12. You haven’t invested in insurance
Taking out insurance is a sensible way to protect yourself against life’s unexpected events. This should be one of the top priorities in your budget, and if you can’t afford it, then try to find other areas to cut back on.
Essential types of insurance to have are:
- Medical insurance
- Home insurance
- Travel insurance
- Car insurance
If you’re an employee, chat to your HR department to see what insurance options are available as part of a benefits package. Otherwise, you can research the most affordable cover in the market by using comparison sites.

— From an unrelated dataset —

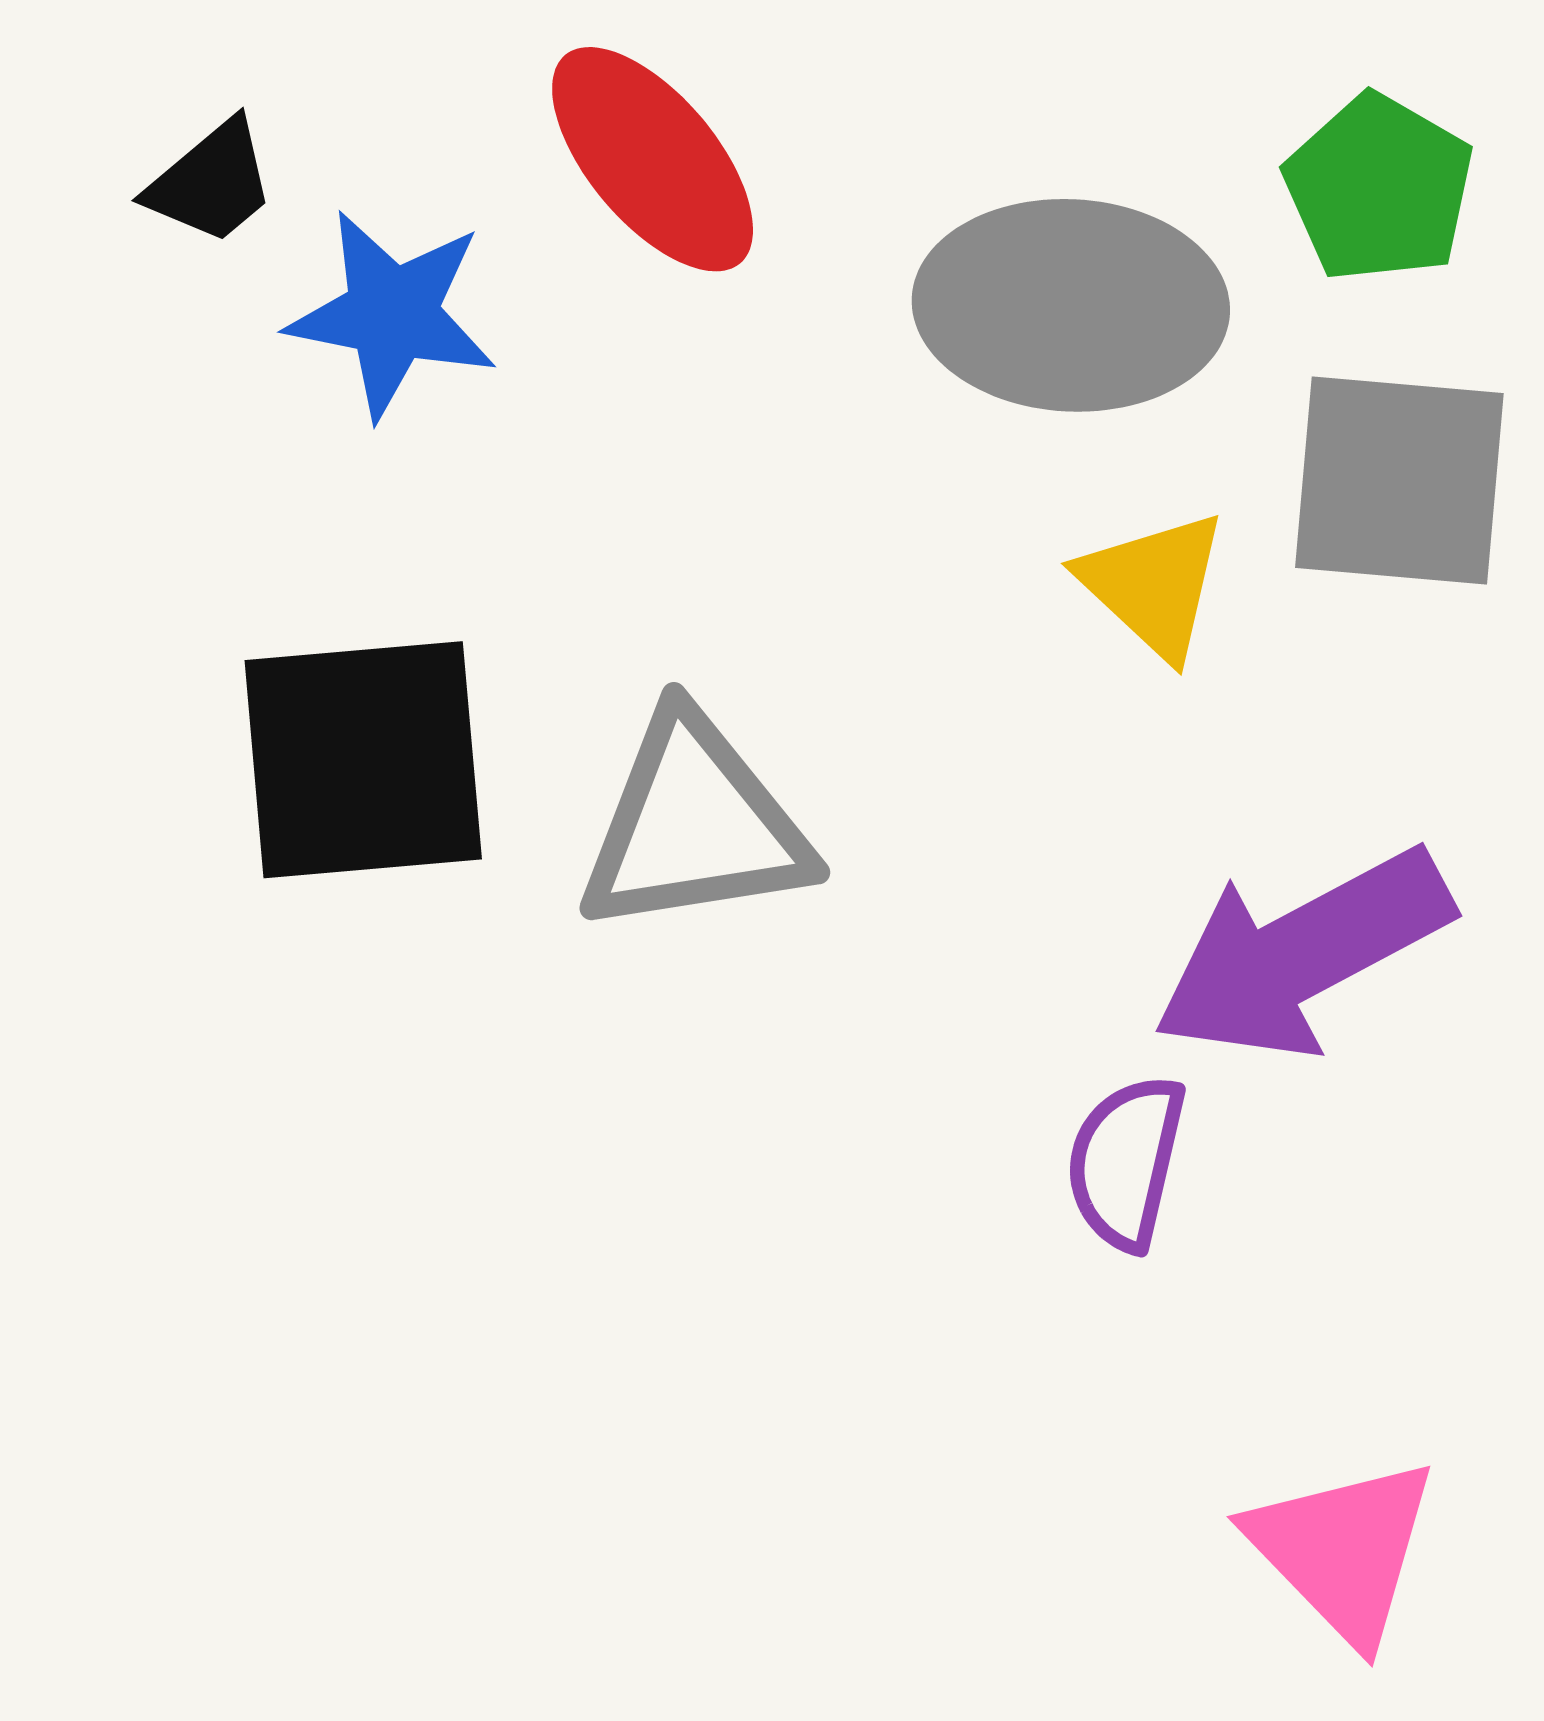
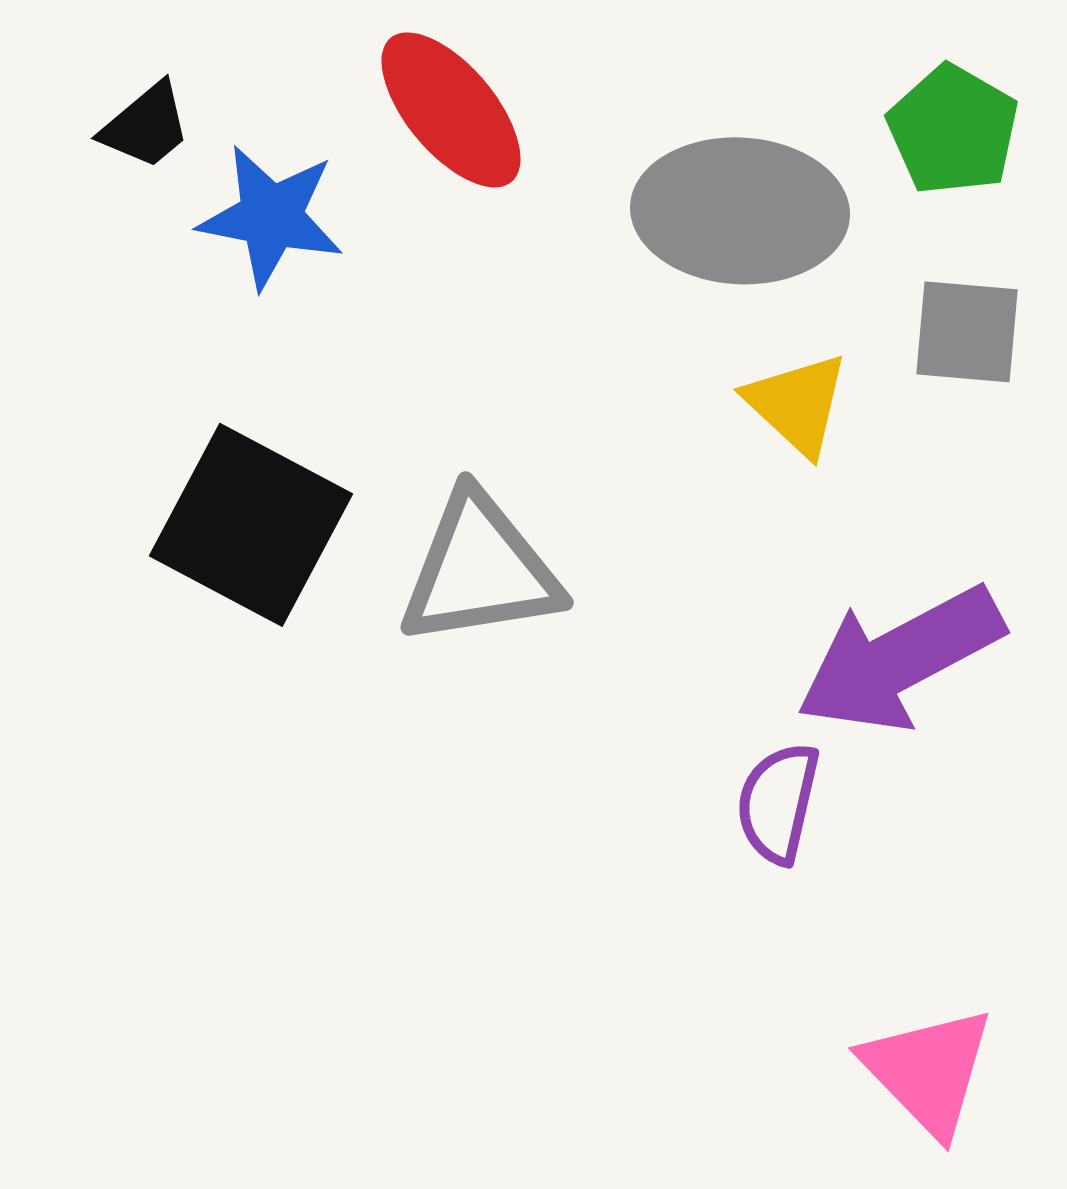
gray square: (1399, 480) -> (967, 332), size x0.7
black square: (363, 760) -> (251, 525), turned 33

What is living within your means?
Living within your means is the opposite of living beyond your means. It means being financially responsible so that you’re:
- spending less than you earn
- ensuring your income covers all expenses
- setting aside money regularly to go into savings
How to live below your means
Living below your means is easy when you know how. It all hinges on having a detailed knowledge of your finances and creating a customized budget so you know exactly how much money you have coming in. From here, you can make changes to live frugally and set aside cash for the future.
Living above your means is a shortcut to financial ruin. If you’re displaying any of these tell-tale signs that you’re spending more than you earn, it’s time to get your head out of the sand. Arm yourself with all the information you need about your personal finances and take positive steps today to make life-long changes.